Evolutionary Prompt Design for LLM-Based Post-ASR Error Correction
Rithik Sachdev, Zhong-Qiu Wang, Chao-Han Huck Yang
TL;DR
The paper tackles improving post-ASR error correction by leveraging LLM prompts and an evolutionary search to optimize those prompts. It introduces a Baseline plus five Alternative Prompts and applies the EvoPrompt GA-based framework to mutate and cross over prompts over $T=3$ iterations with $N=5$ candidates, evaluating on the CHiME-4 subset of HyPoradise for GenSEC Task 1. Results show that alternative prompts outperform the Baseline and that EvoPrompt can achieve a best WER of $WER=4.88\%$ on CHiME-4, with insights into prompt design and the role of demonstrations and domain cues.
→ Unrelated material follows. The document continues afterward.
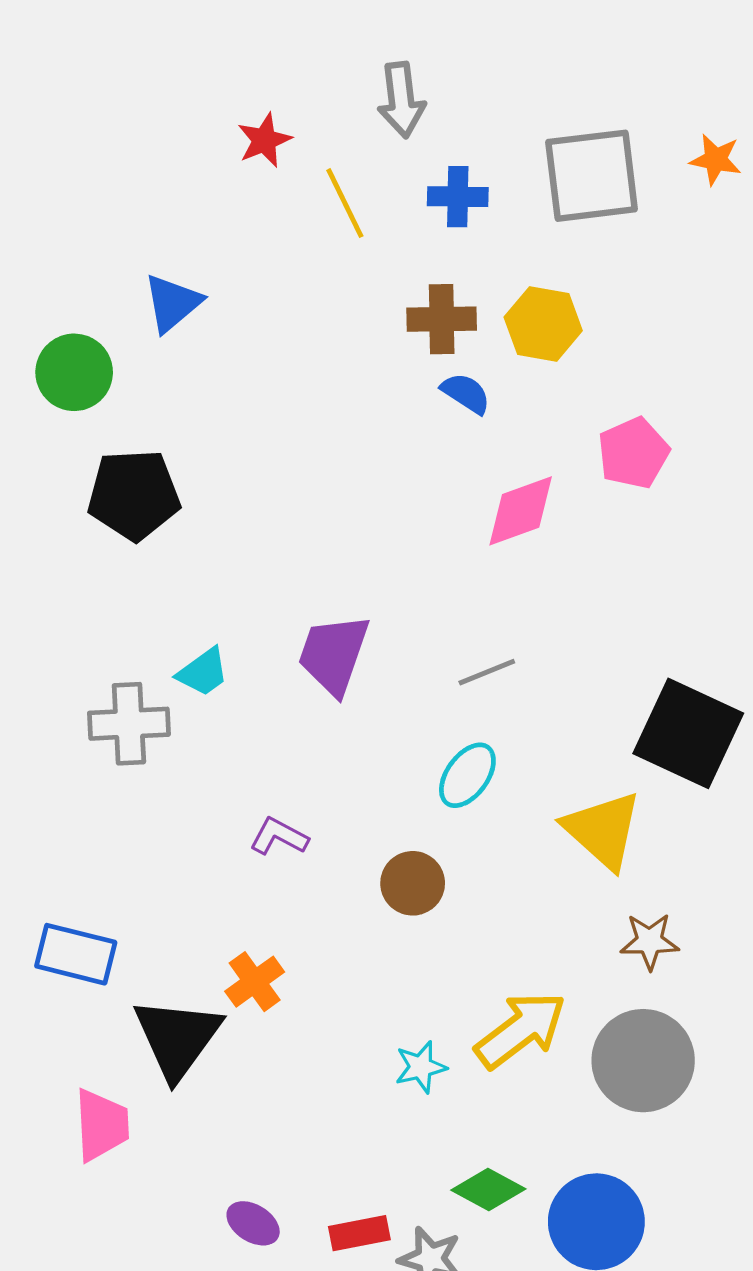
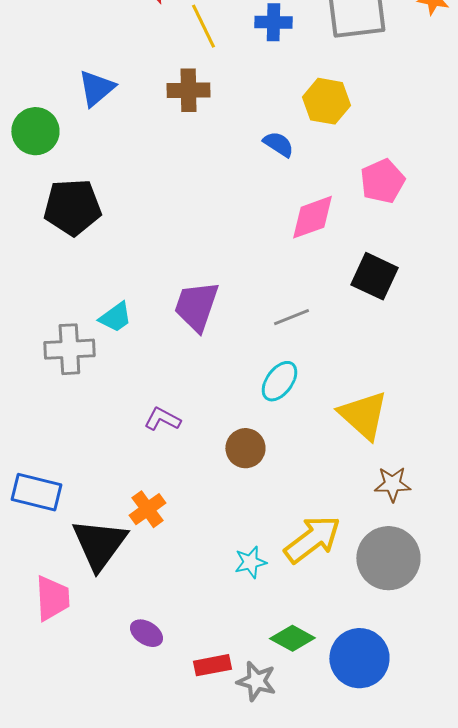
brown cross: (442, 319) -> (188, 90), moved
black square: (688, 733) -> (374, 276), moved, size x0.7
purple ellipse: (253, 1223) -> (146, 633), moved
Cross-domain tests on Common Voice and WSJ reveal mixed generalization, and a cost analysis for Claude Sonnet 3.5 demonstrates practical resource considerations for prompt-optimization pipelines. Overall, the work establishes evolutionary prompt design as a viable strategy to enhance LLM-based post-ASR error correction and paves the way for further domain-adaptive prompting and potential LLM fine-tuning.
Abstract
Building upon the strength of modern large language models (LLMs), generative error correction (GEC) has emerged as a promising paradigm that can elevate the performance of modern automatic speech recognition (ASR) systems. One representative approach is to leverage in-context learning to prompt LLMs so that a better hypothesis can be generated by the LLMs based on a carefully-designed prompt and an $N$-best list of hypotheses produced by ASR systems. However, it is yet unknown whether the existing prompts are the most effective ones for the task of post-ASR error correction. In this context, this paper first explores alternative prompts to identify an initial set of effective prompts, and then proposes to employ an evolutionary prompt optimization algorithm to refine the initial prompts. Evaluations results on the CHiME-4 subset of the Task $1$ of the SLT $2024$ GenSEC challenge show the effectiveness and potential of the proposed algorithms.